- Opening Delimiter -

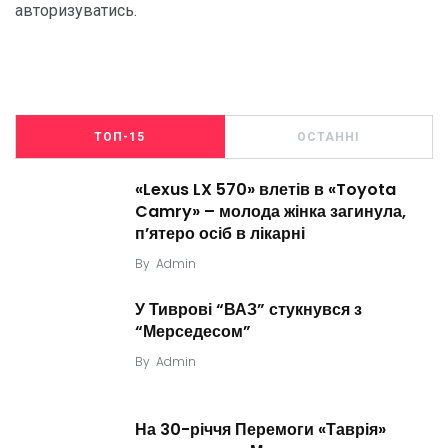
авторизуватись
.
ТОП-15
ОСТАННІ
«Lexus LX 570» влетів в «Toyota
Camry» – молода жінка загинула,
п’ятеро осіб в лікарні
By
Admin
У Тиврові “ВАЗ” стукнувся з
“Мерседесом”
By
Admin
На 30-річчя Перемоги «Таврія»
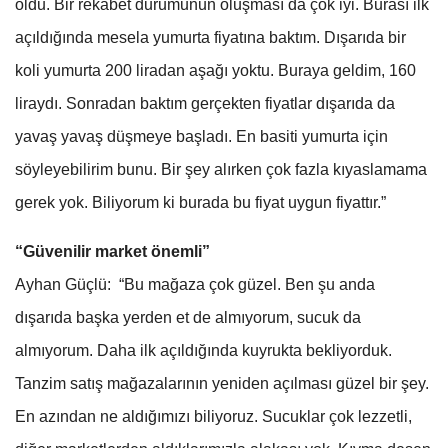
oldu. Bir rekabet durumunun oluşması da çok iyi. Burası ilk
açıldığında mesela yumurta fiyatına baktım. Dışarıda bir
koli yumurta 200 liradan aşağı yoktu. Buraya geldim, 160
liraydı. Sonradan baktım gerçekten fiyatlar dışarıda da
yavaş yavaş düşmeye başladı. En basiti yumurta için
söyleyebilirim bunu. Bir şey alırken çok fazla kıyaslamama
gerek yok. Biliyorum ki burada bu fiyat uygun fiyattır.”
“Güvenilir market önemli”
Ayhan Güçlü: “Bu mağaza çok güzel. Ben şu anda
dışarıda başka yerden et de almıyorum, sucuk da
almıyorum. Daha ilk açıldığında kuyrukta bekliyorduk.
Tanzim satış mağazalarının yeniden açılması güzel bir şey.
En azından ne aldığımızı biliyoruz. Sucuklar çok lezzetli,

- Closing Delimiter -

The line containing "Tanzim satış mağazalarının" marks where to begin; copy it and every later line exactly, through the end of the data.

Exercise response>
Tanzim satış mağazalarının yeniden açılması güzel bir şey.
En azından ne aldığımızı biliyoruz. Sucuklar çok lezzetli,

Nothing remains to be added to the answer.